Digitization of Indian Census Districts 1872 to Present

The Appraising Risk partnership is developing a variety of innovative approaches to the extraction and digitization of historical data from cartographic source materials. Central to the project’s goal of developing historically accurate GIS-ready spatial datasets covering the Indian Ocean World is the development of shapefiles that represent the political, social and environmental units by which the Indian Ocean World was divided, measured, organized and understood by its inhabitants.

Key to achieving this goal is developing automated, efficient, and accurate methods to extract historical data from map images. Using maps collected from a wide range of time periods and locations, we have begun the process of converting these documents from static images to dynamic GIS shapefiles. The digitization of map images into shapefiles allows us to utilize the map data in innovative and dynamic ways, enabling us to compile rich spatial references throughout the history of the Indian Ocean World. With these shapefiles, we are able to perform spatial analysis, assemble temporal databases containing hundreds of thousands of unique locations (our temporal gazetteer), compare cartographic data from different time periods, and produce our own maps and visualizations.

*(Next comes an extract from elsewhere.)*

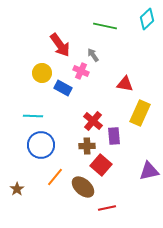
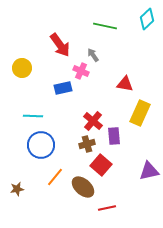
yellow circle: moved 20 px left, 5 px up
blue rectangle: rotated 42 degrees counterclockwise
brown cross: moved 2 px up; rotated 14 degrees counterclockwise
brown star: rotated 24 degrees clockwise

One of our most exciting projects showcasing these techniques has been our digitization of India Census Districts from 1872 to the Present. The goal of this project was to digitize the borders of every administrative district found in the national census of India documents provided by The Office of the Registrar General & Census Commissioner. The maps contained in these census booklets provide the historical borders of each census district, along with its name and its type (whether a British district or a Princely State), as well as the relevant census data. Digitizing these historical district borders represents the only known shapefiles yet produced of the administrative boundaries of late 19th century and early 20th century India, providing a comprehensive and dynamic set of resources containing historical population data. These shapefiles will be a benefit to historians and other researchers interested in changes that have occurred in India in the 19th and 20th century. As district shapefiles do exist for contemporary India, our contributions would allow a continuity between 1872 to the present day.

Digitizing Shapefiles from Historical Maps

The process of map digitization utilizes custom workflow and tracing algorithms developed at the Indian Ocean World Centre, allowing researchers to begin with a color or black-and-white scan of a map, and to digitally process and trace that map to derive a set of shapefiles which follow the borders and boundaries contained in the source map. While various digitization techniques have existed for over a decade, they usually require specialist knowledge of Geographic Information Systems and significant investments of time for each map, often relying on hand-tracing techniques. Our methodology includes automated processing and tracing, reducing the technical difficulty as well as the time needed to process a map. While our development is still in an early stage, we have managed to achieve 20-fold reduction in the time required to complete the digitization, indicating the possibility of digitizing large archives of cartographic material. The India Census District maps outlined below are representative of the process we use to generate shapefiles from a variety of source maps.

After selecting a source map, the first step uses our image pre-processing algorithm (built with Python’s imagemagick libary) to prepare and edit map images, accentuating the color and detail elements that aid the later tracing process. These processed maps are cleaned and annotated by the user, and imported into GIS Software (in our case, Esri’s ArcGIS suite). At this point, the images contain no spatial reference, and the computer does not yet recognize them as representing a particular area on the earth’s surface. To rectify this, we geo-reference the images, selecting points on the image and then assigning their respective coordinates on the surface of the earth. With 15-30 such reference points, the map image is warped so that it properly aligns with the real-world location it represents. Quite often, we discover that the maps do not entirely line up with our present-day map. These discrepancies are documented, as they often represent critical data about the limitations of the source map or possibly changes that have occurred in the region between the map’s creation and the present day (such as when coast-lines change due to rising sea levels).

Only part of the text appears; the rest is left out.